**Page-level text extractions**.
- - -

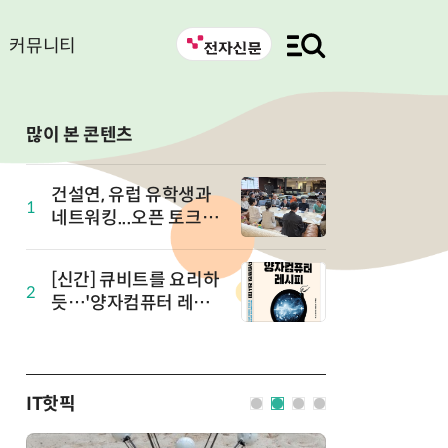
커뮤니티
많이 본 콘텐츠
건설연, 유럽 유학생과
1
네트워킹...오픈 토크 in
유럽 개최
[신간] 큐비트를 요리하
2
듯…'양자컴퓨터 레시
피' 출간
IT핫픽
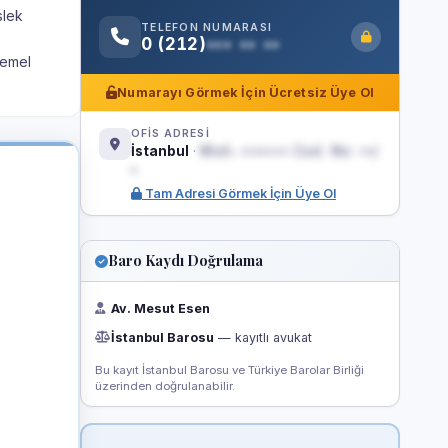
slek
TELEFON NUMARASI
0 (212)
••• •• ••
temel
Numarayı Görmek İçin Ücretsiz Üye Ol
OFİS ADRESİ
İstanbul
·
Mah. ••••••• Cad. No: ••/
•
Tam Adresi Görmek İçin Üye Ol
Baro Kaydı Doğrulama
Av. Mesut Esen
İstanbul Barosu
— kayıtlı avukat
Bu kayıt İstanbul Barosu ve Türkiye Barolar Birliği
üzerinden doğrulanabilir.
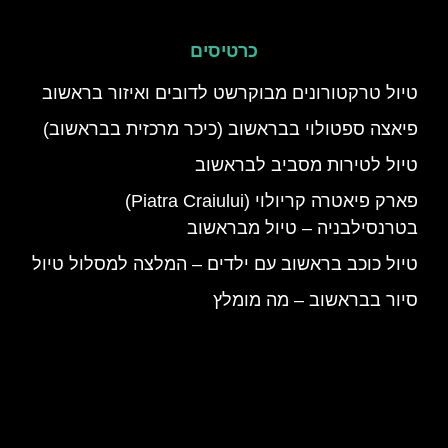
כרטיסים
טיול טרקטורונים מבוקרשט לדובים ואיזור בראשוב
פיאצה ספטולוי בבראשוב (כיכר מרכזית בבראשוב)
טיול לטירות מסביב לבראשוב
פארק פיאטרה קריולוי (Piatra Craiului)
בטרנסילבניה – טיול מבראשוב
טיול כוכב בראשוב עם ילדים – המלצה למסלול טיול
סיור בבראשוב – מה מומלץ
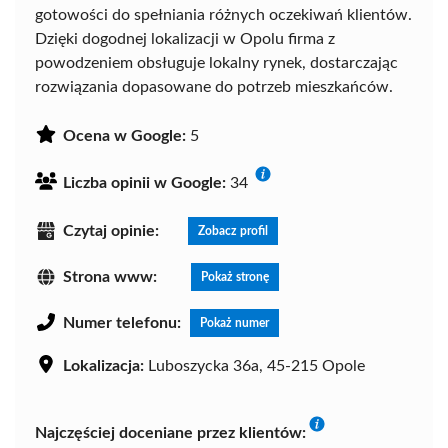
gotowości do spełniania różnych oczekiwań klientów.
Dzięki dogodnej lokalizacji w Opolu firma z
powodzeniem obsługuje lokalny rynek, dostarczając
rozwiązania dopasowane do potrzeb mieszkańców.
Ocena w Google:
5
Liczba opinii w Google:
34
Czytaj opinie:
Zobacz profil
Strona www:
Pokaż stronę
Numer telefonu:
Pokaż numer
Lokalizacja:
Luboszycka 36a, 45-215 Opole
Najczęściej doceniane przez klientów:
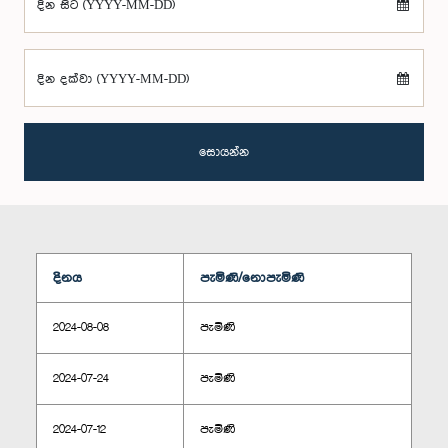
දින සිට (YYYY-MM-DD)
දින දක්වා (YYYY-MM-DD)
සොයන්න
දිනය
පැමිණි/නොපැමිණි
2024-08-08
පැමිණි
2024-07-24
පැමිණි
2024-07-12
පැමිණි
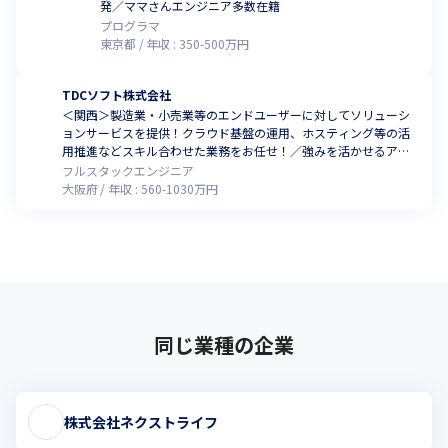
発／ママさんエンジニア多数在籍
プログラマ
東京都
年収 :
350
-
500
万円
TDCソフト株式会社
＜関西＞製造業・小売業等のエンドユーザーに対してソリューシ
ョンサービスを提供！クラウド基盤の運用、ホスティング等の活
用推進などスキル合わせた業務をお任せ！／強みを活かせるアサ
インを一緒に考えましょう
フルスタックエンジニア
大阪府
年収 :
560
-
1030
万円
同じ業種の企業
株式会社ネクストライフ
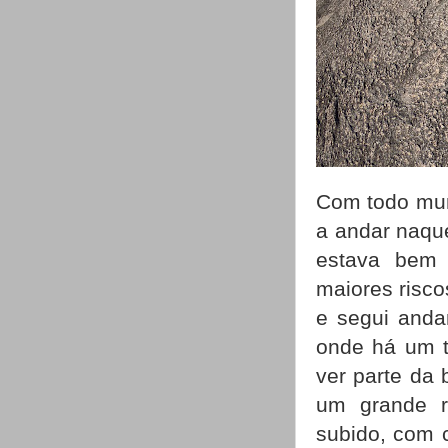
Com todo mun
a andar naque
estava bem 
maiores risc
e segui anda
onde há um t
ver parte da 
um grande r
subido, com 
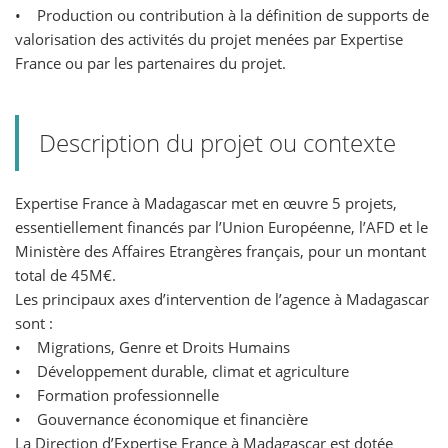
• Production ou contribution à la définition de supports de
valorisation des activités du projet menées par Expertise
France ou par les partenaires du projet.
Description du projet ou contexte
Expertise France à Madagascar met en œuvre 5 projets,
essentiellement financés par l’Union Européenne, l’AFD et le
Ministère des Affaires Etrangères français, pour un montant
total de 45M€.
Les principaux axes d’intervention de l’agence à Madagascar
sont :
• Migrations, Genre et Droits Humains
• Développement durable, climat et agriculture
• Formation professionnelle
• Gouvernance économique et financière
La Direction d’Expertise France à Madagascar est dotée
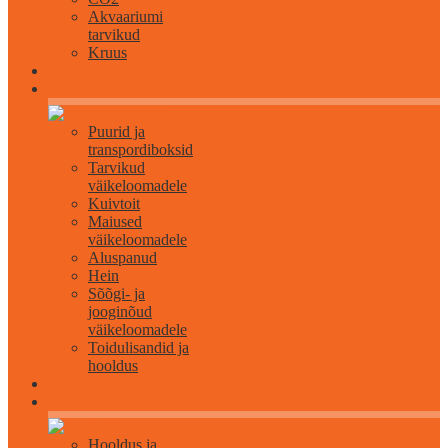
Akvaariumi
tarvikud
Kruus
Väikeloomadele
Puurid ja
transpordiboksid
Tarvikud
väikeloomadele
Kuivtoit
Maiused
väikeloomadele
Aluspanud
Hein
Sõõgi- ja
jooginõud
väikeloomadele
Toidulisandid ja
hooldus
Lindudele
Hooldus ja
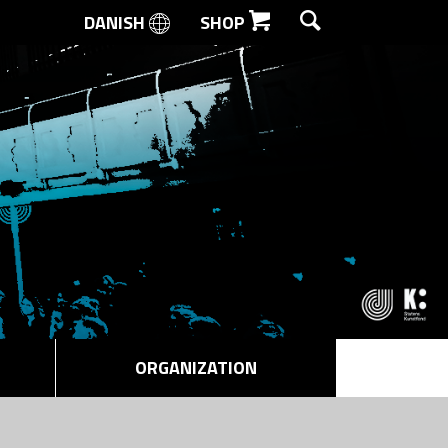
DANISH
SHOP
SEARCH
ORGANIZATION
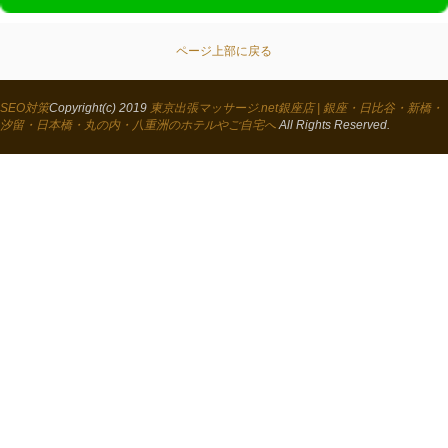
ページ上部に戻る
SEO対策
Copyright(c) 2019
東京出張マッサージ.net銀座店 | 銀座・日比谷・新橋・
汐留・日本橋・丸の内・八重洲のホテルやご自宅へ
All Rights Reserved.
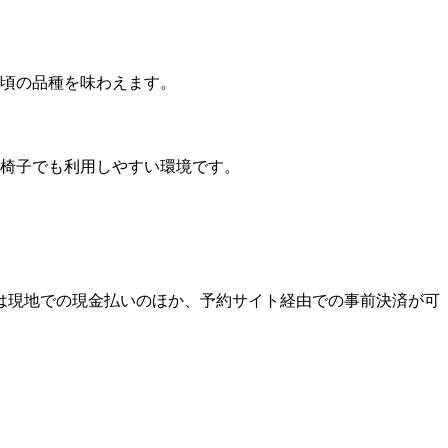
頃の品種を味わえます。
椅子でも利用しやすい環境です。
は現地での現金払いのほか、予約サイト経由での事前決済が可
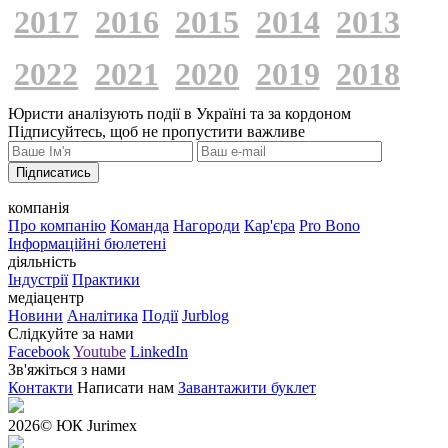
2017
2016
2015
2014
2013
2022
2021
2020
2019
2018
Юристи аналізують події в Україні та за кордоном
Підписуйтесь, щоб не пропустити важливе
Підписатись
компанія
Про компанію
Команда
Нагороди
Кар'єра
Pro Bono
Інформаційні бюлетені
діяльність
Індустрії
Практики
медіацентр
Новини
Аналітика
Події
Jurblog
Слідкуйте за нами
Facebook
Youtube
LinkedIn
Зв'яжіться з нами
Контакти
Написати нам
Завантажити буклет
2026
© ЮК Jurimex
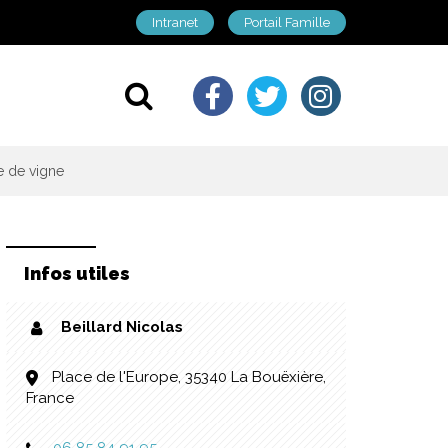
Intranet
Portail Famille
Lien vers le comp
Lien vers le c
Lien vers 
Aller à la recherche
e de vigne
Infos utiles
Beillard Nicolas
Place de l'Europe, 35340 La Bouëxière,
France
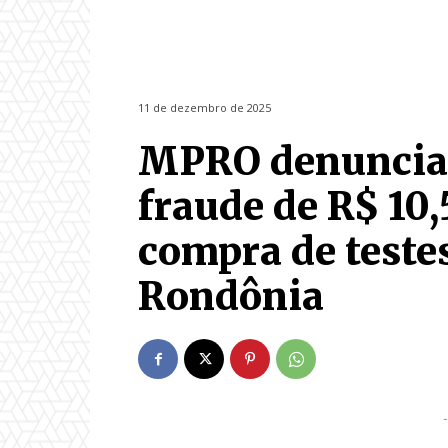
11 de dezembro de 2025
MPRO denuncia 
fraude de R$ 10
compra de teste
Rondônia
-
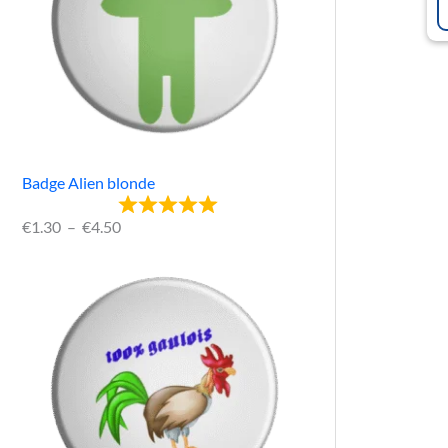
Badge Alien blonde
€
1.30
–
€
4.50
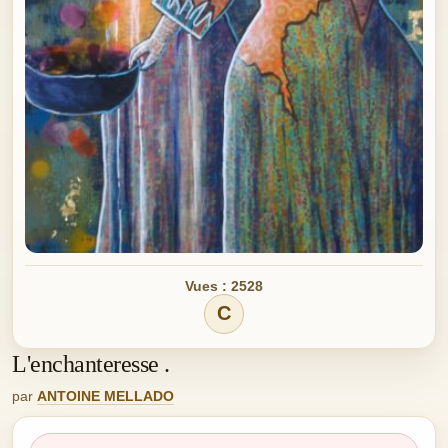
Vues : 2528
C
L'enchanteresse .
par
ANTOINE MELLADO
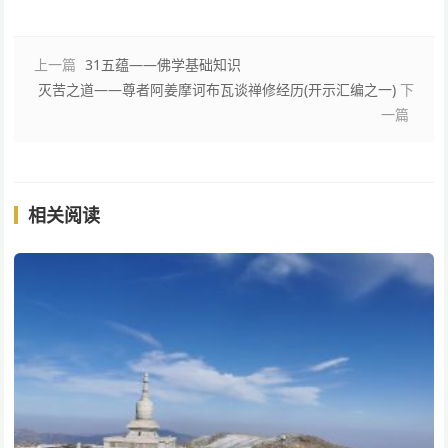
上一篇
31五蕴——佛学基础知识
灭苦之道——尊者阿姜摩诃布瓦谈禅修经历(开示汇编之一)
下
一篇
相关阅读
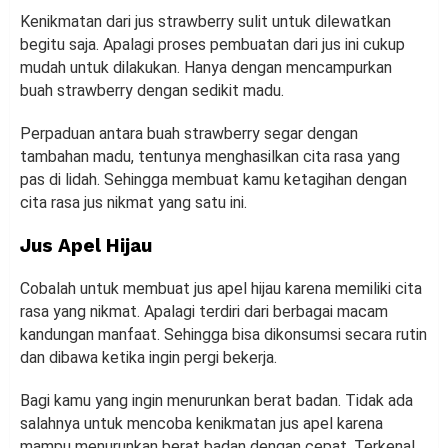
Kenikmatan dari jus strawberry sulit untuk dilewatkan
begitu saja. Apalagi proses pembuatan dari jus ini cukup
mudah untuk dilakukan. Hanya dengan mencampurkan
buah strawberry dengan sedikit madu.
Perpaduan antara buah strawberry segar dengan
tambahan madu, tentunya menghasilkan cita rasa yang
pas di lidah. Sehingga membuat kamu ketagihan dengan
cita rasa jus nikmat yang satu ini.
Jus Apel Hijau
Cobalah untuk membuat jus apel hijau karena memiliki cita
rasa yang nikmat. Apalagi terdiri dari berbagai macam
kandungan manfaat. Sehingga bisa dikonsumsi secara rutin
dan dibawa ketika ingin pergi bekerja.
Bagi kamu yang ingin menurunkan berat badan. Tidak ada
salahnya untuk mencoba kenikmatan jus apel karena
mampu menurunkan berat badan dengan cepat. Terkenal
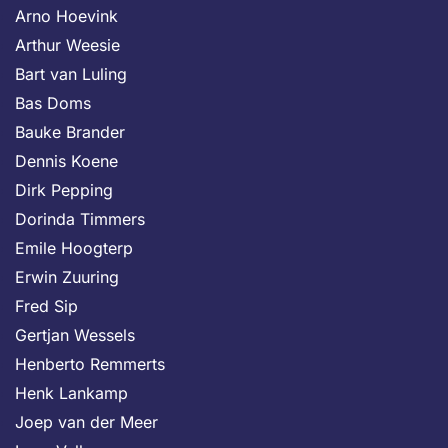
Arno Hoevink
Arthur Weesie
Bart van Luling
Bas Doms
Bauke Brander
Dennis Koene
Dirk Pepping
Dorinda Timmers
Emile Hoogterp
Erwin Zuuring
Fred Sip
Gertjan Wessels
Henberto Remmerts
Henk Lankamp
Joep van der Meer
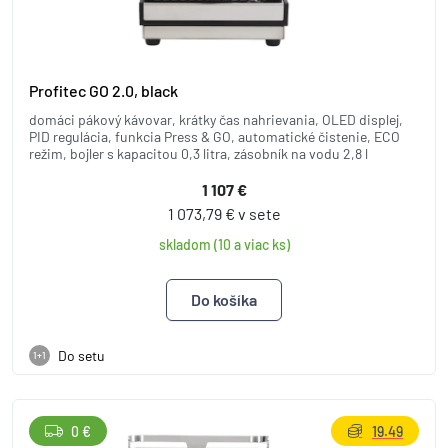
Profitec GO 2.0, black
domáci pákový kávovar, krátky čas nahrievania, OLED displej,
PID regulácia, funkcia Press & GO, automatické čistenie, ECO
režim, bojler s kapacitou 0,3 litra, zásobník na vodu 2,8 l
1 107 €
1 073,79 € v sete
skladom (10 a viac ks)
Do setu
1+1
0 €
19.49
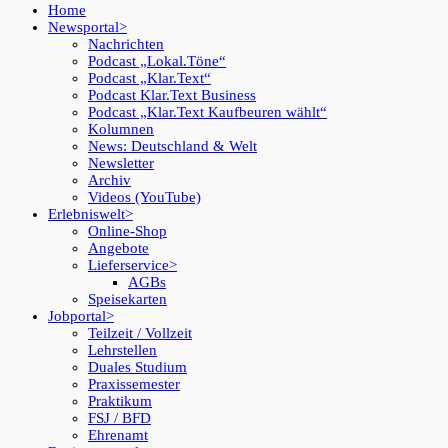
Home
Newsportal
Nachrichten
Podcast „Lokal.Töne“
Podcast „Klar.Text“
Podcast Klar.Text Business
Podcast „Klar.Text Kaufbeuren wählt“
Kolumnen
News: Deutschland & Welt
Newsletter
Archiv
Videos (YouTube)
Erlebniswelt
Online-Shop
Angebote
Lieferservice
AGBs
Speisekarten
Jobportal
Teilzeit / Vollzeit
Lehrstellen
Duales Studium
Praxissemester
Praktikum
FSJ / BFD
Ehrenamt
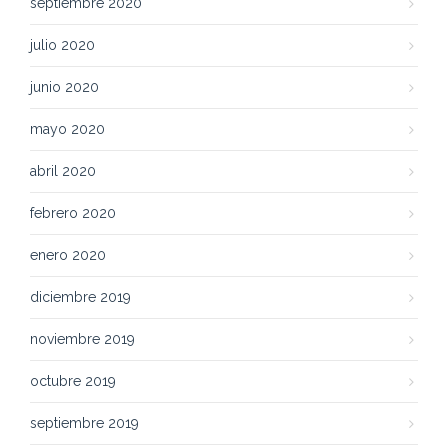
septiembre 2020
julio 2020
junio 2020
mayo 2020
abril 2020
febrero 2020
enero 2020
diciembre 2019
noviembre 2019
octubre 2019
septiembre 2019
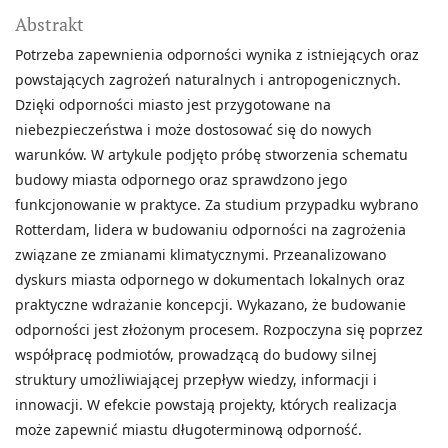
Abstrakt
Potrzeba zapewnienia odporności wynika z istniejących oraz
powstających zagrożeń naturalnych i antropogenicznych.
Dzięki odporności miasto jest przygotowane na
niebezpieczeństwa i może dostosować się do nowych
warunków. W artykule podjęto próbę stworzenia schematu
budowy miasta odpornego oraz sprawdzono jego
funkcjonowanie w praktyce. Za studium przypadku wybrano
Rotterdam, lidera w budowaniu odporności na zagrożenia
związane ze zmianami klimatycznymi. Przeanalizowano
dyskurs miasta odpornego w dokumentach lokalnych oraz
praktyczne wdrażanie koncepcji. Wykazano, że budowanie
odporności jest złożonym procesem. Rozpoczyna się poprzez
współpracę podmiotów, prowadzącą do budowy silnej
struktury umożliwiającej przepływ wiedzy, informacji i
innowacji. W efekcie powstają projekty, których realizacja
może zapewnić miastu długoterminową odporność.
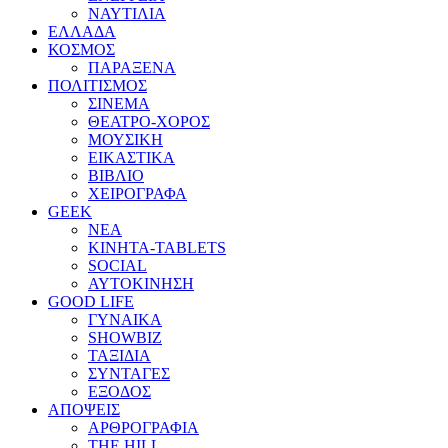
ΝΑΥΤΙΛΙΑ
ΕΛΛΑΔΑ
ΚΟΣΜΟΣ
ΠΑΡΑΞΕΝΑ
ΠΟΛΙΤΙΣΜΟΣ
ΣΙΝΕΜΑ
ΘΕΑΤΡΟ-ΧΟΡΟΣ
ΜΟΥΣΙΚΗ
ΕΙΚΑΣΤΙΚΑ
ΒΙΒΛΙΟ
ΧΕΙΡΟΓΡΑΦΑ
GEEK
ΝΕΑ
ΚΙΝΗΤΑ-TABLETS
SOCIAL
ΑΥΤΟΚΙΝΗΣΗ
GOOD LIFE
ΓΥΝΑΙΚΑ
SHOWBIZ
ΤΑΞΙΔΙΑ
ΣΥΝΤΑΓΕΣ
ΕΞΟΔΟΣ
ΑΠΟΨΕΙΣ
ΑΡΘΡΟΓΡΑΦΙΑ
THE HILL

- - -

**What is needed**. In the entries above, find each line with the string "budowy" and copy it.

**Task answer**.
budowy miasta odpornego oraz sprawdzono jego
współpracę podmiotów, prowadzącą do budowy silnej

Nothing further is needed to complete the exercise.